▸ **DATA RECORDS**
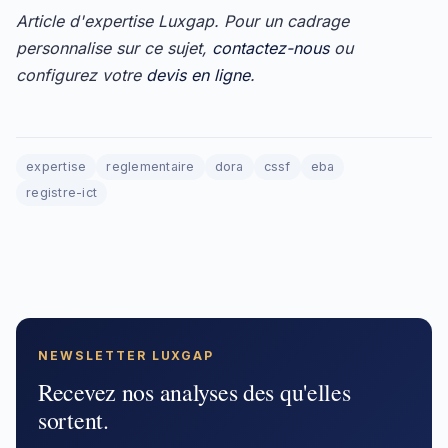
Article d'expertise Luxgap. Pour un cadrage
personnalise sur ce sujet,
contactez-nous
ou
configurez votre
devis en ligne
.
expertise
reglementaire
dora
cssf
eba
registre-ict
NEWSLETTER LUXGAP
Recevez nos analyses des qu'elles
sortent.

▸ **TO DO**
Each entry should be transcribed exactly as given, with pictures omitted.

▸ **ANSWER SECTION**
Article d'expertise Luxgap. Pour un cadrage
personnalise sur ce sujet,
contactez-nous
ou
configurez votre
devis en ligne
.
expertise
reglementaire
dora
cssf
eba
registre-ict
NEWSLETTER LUXGAP
Recevez nos analyses des qu'elles
sortent.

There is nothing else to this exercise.